New York Times report in 1951

St. Petersburg Police Chief J.R. Richart received hundreds of theories from amateur detectives. Some claimed they had smelled a strange odor outside Reeser’s house, while others attributed the cause to everything from fabric on chair cushions to napalm, phosphorus bombs, and thermite. There were even claims of seeing a fireball flying through the window and striking Reeser.

As the investigation stalled, Richart wrote a letter to the Federal Bureau of Investigation for help.

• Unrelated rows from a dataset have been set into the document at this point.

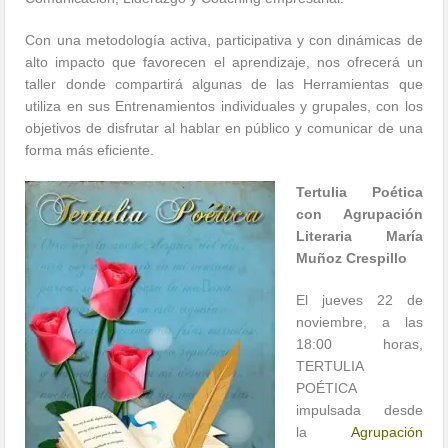
Con una metodología activa, participativa y con dinámicas de
alto impacto que favorecen el aprendizaje, nos ofrecerá un
taller donde compartirá algunas de las Herramientas que
utiliza en sus Entrenamientos individuales y grupales, con los
objetivos de disfrutar al hablar en público y comunicar de una
forma más eficiente.
Tertulia Poética
con Agrupación
Literaria María
Muñoz Crespillo
El jueves 22 de
noviembre, a las
18:00 horas,
TERTULIA
POÉTICA
impulsada desde
la
Agrupación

The police then sent boxes of evidence to the FBI lab in Washington, including “parts of the apartment’s carpet, smoke samples, debris from walls and floors, and fragments of the chair.” FBI agents spent three weeks investigating Reeser’s case.

Investigation Conclusion: Spontaneous Combustion Ruled Out?

On August 8, 1951, Richart issued a statement to the media, describing it as “the most unusual case I’ve seen in nearly 25 years as a police officer in St. Petersburg.” The statement said that FBI investigators found no evidence that lightning had struck Reeser’s apartment building, and all fuses in the apartment were intact. Investigators also failed to detect any substances that could have started the fire.

Richart wrote in the statement, “Common flammable liquids and catalysts, such as alcohol, gasoline, etc., could have been consumed in such a fire, leaving no trace afterward.” As for spontaneous combustion? That possibility was also ruled out. Investigators believed that Reeser might have been drowsy from sleeping pills, falling asleep while smoking in a chair. She was wearing acetate rayon pajamas, which are highly flammable, when she died. Thus, this could have been a fire caused by cigarette ash.

Moreover, Reeser weighed about 150 pounds, and her body fat could have caused the fire to smolder through the night, allowing hot air and smoke to rise to the top of the room. “Mary smoked heavily,” Mary’s daughter-in-law Ernestine Reeser told The St. Petersburg Times in 1991. “The cigarette fell onto her leg, and her fat was the fuel for her burning. The floor was concrete, the chair was isolated. There was nothing around her that could burn.”

Finally, the FBI proposed an official explanation: Mary accidentally set herself on fire with a cigarette. Investigators considered this accidental death the most credible theory.

Mysterious Combustion

However, Wilton M. Krogman, an anthropologist from the University of Pennsylvania, did not agree.

Wilton M. Krogman

“I find it hard to believe that a person’s body, once ignited, would completely consume itself. Burning, like a candlewick… I have never seen a body so completely reduced to ash by heat,” Krogman commented on Reeser’s case. “This goes against common experience, and I think it’s the most astonishing thing. I’ve never seen anything like it.”

Krogman believed that Reeser’s skull should have exploded rather than shrunk. According to The York Daily Record, Krogman said, “I can’t imagine such complete cremation without more fire in the apartment.”

Today, it’s been nearly 70 years since Reeser’s mysterious combustion. To this day, no one knows exactly what happened, and perhaps we may never get an answer. After the FBI investigation concluded, part of Reeser’s ashes were buried next to her husband’s grave in Pennsylvania, while the rest were buried in St. Petersburg.